The newly approved additional financing of $80 million from the International Development Association (IDA)* towards the Education Program-for-Results (EPforR), formerly known as the Big Results Now in Education Project, aims to support the Government’s efforts to manage the challenges of accommodating the surge in primary and lower secondary students following the introduction of the Fee Free Basic Education Policy, while safeguarding and further improving student achievement gains made in the first three years of implementation of the program. Moreover, the additional financing to the EPforR aims to assist the Government in increasing student retention in primary and lower secondary school and transition from primary to lower secondary education, especially for girls; and enhance school Quality Assurance.
“The EPforR Program is an effective way to support the Government to achieve its objective of ensuring all school-going age children are in school and learning,” said Bella Bird, World Bank Country Director for Tanzania, Somalia, Malawi and Burundi. “We congratulate the Government on removing obstacles to school attendance, especially among the poor, and for its focus on education quality. The improvement of learning quality in schools lays the foundation for achieving Tanzania’s development goals without leaving anyone behind. With our support we hope that the authorities will be able to safeguard the gains that have been made so far in improving the teaching and learning environment in schools and expand those gains especially to the most vulnerable households.”
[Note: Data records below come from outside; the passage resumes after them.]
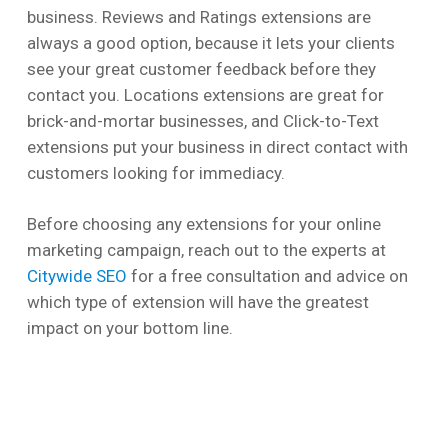
business. Reviews and Ratings extensions are
always a good option, because it lets your clients
see your great customer feedback before they
contact you. Locations extensions are great for
brick-and-mortar businesses, and Click-to-Text
extensions put your business in direct contact with
customers looking for immediacy.
Before choosing any extensions for your online
marketing campaign, reach out to the experts at
Citywide SEO
for a free consultation and advice on
which type of extension will have the greatest
impact on your bottom line.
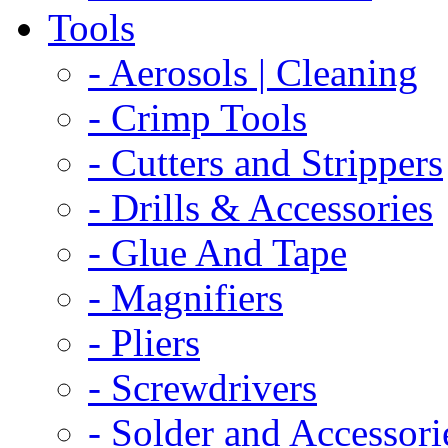
Tools
- Aerosols | Cleaning
- Crimp Tools
- Cutters and Strippers
- Drills & Accessories
- Glue And Tape
- Magnifiers
- Pliers
- Screwdrivers
- Solder and Accessori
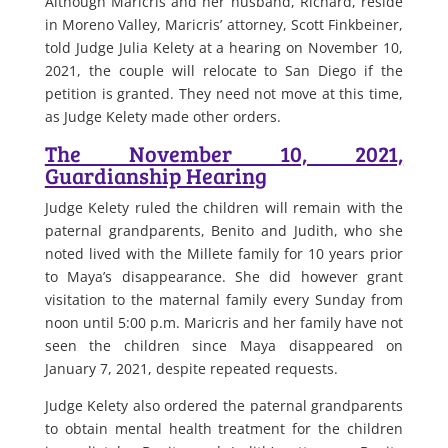
Although Maricris and her husband, Richard, reside
in Moreno Valley, Maricris’ attorney, Scott Finkbeiner,
told Judge Julia Kelety at a hearing on November 10,
2021, the couple will relocate to San Diego if the
petition is granted. They need not move at this time,
as Judge Kelety made other orders.
The November 10, 2021,
Guardianship Hearing
Judge Kelety ruled the children will remain with the
paternal grandparents, Benito and Judith, who she
noted lived with the Millete family for 10 years prior
to Maya’s disappearance. She did however grant
visitation to the maternal family every Sunday from
noon until 5:00 p.m. Maricris and her family have not
seen the children since Maya disappeared on
January 7, 2021, despite repeated requests.
Judge Kelety also ordered the paternal grandparents
to obtain mental health treatment for the children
The Original Program was approved by the World Bank Board in July 2014 in the amount of US$122 million to support raising the quality of its primary and secondary education. The EPforR is also supported by the governments of the United Kingdom and Sweden, in addition to government’s own resources. The “Program-for-Results” is a relatively new World Bank financing instrument which makes financial disbursements on the basis of the successful achievement of agreed results, which in the case of this program, is to improve learning outcomes and to reform the education system to more effectively deliver quality education.
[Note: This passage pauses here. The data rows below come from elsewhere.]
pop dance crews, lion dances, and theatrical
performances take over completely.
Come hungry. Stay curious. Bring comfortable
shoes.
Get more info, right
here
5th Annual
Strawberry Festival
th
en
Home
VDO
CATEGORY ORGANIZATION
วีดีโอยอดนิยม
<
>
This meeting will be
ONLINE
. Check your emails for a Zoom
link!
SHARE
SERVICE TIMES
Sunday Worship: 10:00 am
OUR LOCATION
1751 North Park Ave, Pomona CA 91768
“The value-added of the EPforR is its focus on results – not just on inputs – and ensuring that the incentives are aligned at all levels to deliver a conducive learning environment and as well as improved learning outcomes,” said Gayle Martin, the World Bank’s Program Leader for Human Development.
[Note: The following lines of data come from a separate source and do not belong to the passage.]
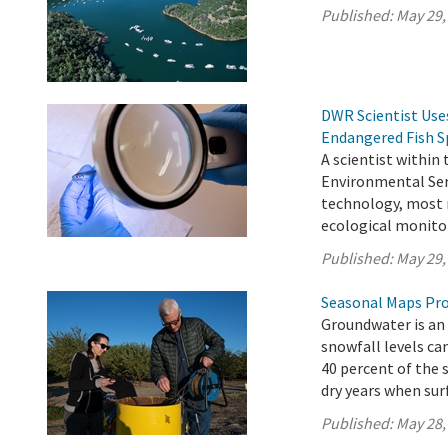
Published:
May 29,
DWR Scientist Use
Endangered Fish S
A scientist within
Environmental Serv
technology, most r
ecological monitor
Published:
May 29,
Seasonal Maps Pro
Groundwater is an 
snowfall levels ca
40 percent of the 
dry years when surf
Published:
May 28,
Over four years of implementation, the EPforR has contributed to significant achievements in the sector. These include improvement in student reading and math performance at primary level; improved examination pass-rates in primary Standard 7 and secondary Form IV; timely and more predictable transfer of capitation grants to schools; and better quality data availability for monitoring and planning, among others. More than 10,000 schools carried out Student-Teacher Enrichment Program training to strengthen remedial instruction and teacher support to low performing students. In addition, over 50,000 Standard 1 and 2 teachers received reading, writing, and arithmetic (3R) training. Over 200 schools have received the financial School Incentive Grants for improved national examination performance, encouraging greater school and community attention to student learning outcomes. The official School Ranking system has made information on school examination performance more easily accessible to the public, especially parents, through the Open Data website, increasing transparency and incentives for improvements in examination performance primary and secondary levels.
* The World Bank’s International Development Association (IDA), established in 1960, helps the world’s poorest countries by providing grants and low to zero-interest loans for projects and programs that boost economic growth, reduce poverty, and improve poor people’s lives. IDA is one of the largest sources of assistance for the world’s 77 poorest countries, 39 of which are in Africa. Resources from IDA bring positive change for 2.8 billion people living on less than $2 a day. Since 1960, IDA has supported development work in 112 countries. Annual commitments have averaged about $18 billion over the last three years, with about 50 percent going to Africa.